Normalmente los depósitos han sido de 12 o 24 meses en la mayoría de casos, pero desde la limitación (o recomendación como les gusta llamar) en el tipo de interés impuesta por el banco de España en el que se fija un interés máximo para los depósitos de esta duración, los bancos han optado por el truquito de cambiar el periodo de sus depósitos a 13 y 25 meses para saltarse en mayor o menor medida dicha norma. Ésta es la norma general, pero podemos encontrar depósitos de cualquier duración (3, 6, 40 meses...)
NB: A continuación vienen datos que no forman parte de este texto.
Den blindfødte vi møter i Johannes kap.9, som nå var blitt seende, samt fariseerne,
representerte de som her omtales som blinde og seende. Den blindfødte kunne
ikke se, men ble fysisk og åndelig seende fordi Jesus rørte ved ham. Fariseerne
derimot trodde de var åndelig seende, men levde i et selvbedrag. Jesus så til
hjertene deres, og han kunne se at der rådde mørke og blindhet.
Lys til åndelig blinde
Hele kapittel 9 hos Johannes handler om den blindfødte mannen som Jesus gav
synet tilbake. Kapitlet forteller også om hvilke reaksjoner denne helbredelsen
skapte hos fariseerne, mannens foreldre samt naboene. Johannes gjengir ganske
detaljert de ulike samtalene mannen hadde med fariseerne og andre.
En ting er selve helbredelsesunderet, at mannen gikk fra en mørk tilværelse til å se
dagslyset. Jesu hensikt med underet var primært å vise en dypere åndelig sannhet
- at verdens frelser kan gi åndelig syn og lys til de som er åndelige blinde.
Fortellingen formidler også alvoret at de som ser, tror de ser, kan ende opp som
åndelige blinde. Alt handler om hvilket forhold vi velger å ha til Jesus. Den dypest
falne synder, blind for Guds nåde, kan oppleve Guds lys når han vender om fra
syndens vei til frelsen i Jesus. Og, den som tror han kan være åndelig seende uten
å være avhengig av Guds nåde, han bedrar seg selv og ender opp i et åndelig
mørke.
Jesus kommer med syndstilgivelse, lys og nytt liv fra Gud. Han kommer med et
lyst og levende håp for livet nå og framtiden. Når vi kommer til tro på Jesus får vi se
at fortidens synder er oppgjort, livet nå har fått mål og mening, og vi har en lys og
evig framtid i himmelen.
El dinero extra que he mencionado que consigues viene dado por un tipo de interés (TAE) que fija la entidad bancaria y, con ese dato, podemos saber por adelantado la cantidad de dinero real que vamos a conseguir. ¿Cómo? pues mediante una fórmula matemática comúnmente conocida como la fórmula del carrete que dice así: (K*R*T)/(365*100) y que aunque pueda parecer un poco liosa es fácil de aplicar de la siguiente forma:
1. Multiplicamos por un lado el capital que queremos insertar en el depósito (T) por el tipo de interés TAE que nos indican (R) por el tiempo en días en el que vamos a tener el depósito (T) y una vez tenemos todo ello lo dividimos entre 36500. Por ejemplo, si vamos a hacer un depósito de 1000 euros a un tipo del 2% TAE durante 13 meses lo que obtendremos serán 1000*2*13*30 = 780000 partido de 36500 es igual a 21,37 euros brutos de beneficio. He multiplicado 13*30 puesto que el tiempo debe ser en días y cada mes de los 13 meses tiene 30 días aprox.
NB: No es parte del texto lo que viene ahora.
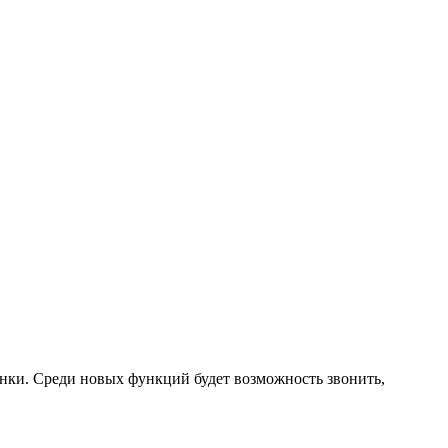
нки. Среди новых функций будет возможность звонить,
2. Ya tenemos nuestros 21,37 euros brutos que hemos conseguido. No obstante, como Hacienda siempre mete las narices en cualquier cosa que hagas, esto no iba a ser menos y, como no, te aplica un impuesto por estas ganancias que en la mayoría de los casos es del 21% (a no ser que ganes más de 6000 euros al año de esta manera). Lo que implica que si le quitamos el impuesto a la cantidad bruta nos queda lo que realmente nos van a dar por nuestro depósito, es decir 16,88 euros.
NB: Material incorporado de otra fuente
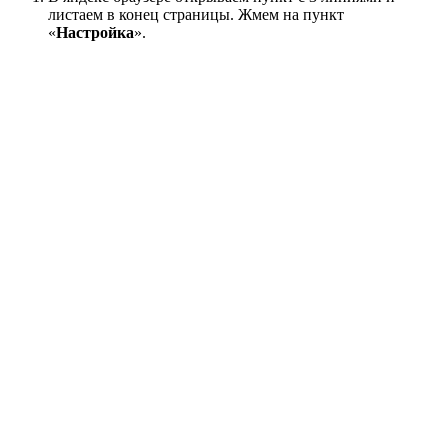
листаем в конец страницы. Жмем на пункт
«
Настройка
».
Para conseguir esta cantidad tendremos que tener el depósito durante el tiempo que estipula el banco ya que si no es así habrá, usualmente, una penalización sobre los intereses (nunca sobre el capital) reduciéndose considerablemente, en la mayoría de casos, el dinero conseguido.
En este momento, viendo las cantidades conseguidas, nos podemos dar cuenta fácilmente de que el principal inconveniente es que no da mucho dinero un depósito, pero como contrapartida hay que destacar que en caso de quiebra del banco donde tengamos el producto, el Fondo de Garantía de Depósitos español nos garantiza (si el Estado no sigue metiendo la mano en ese fondo cuando le viene en gana) hasta 100.000 euros por titular y banco, lo que no pasa con otros productos como Acciones o Fondos de Inversión puros.
Visto lo anterior, el producto está indicado para todo el mundo, pero es uno (hay varios de este estilo) de los más orientados a usuarios de banca con pocos conocmientos sobre ahorro/inversión y que no quieran preocuparse en ningún momento sobre el estado de su dinero.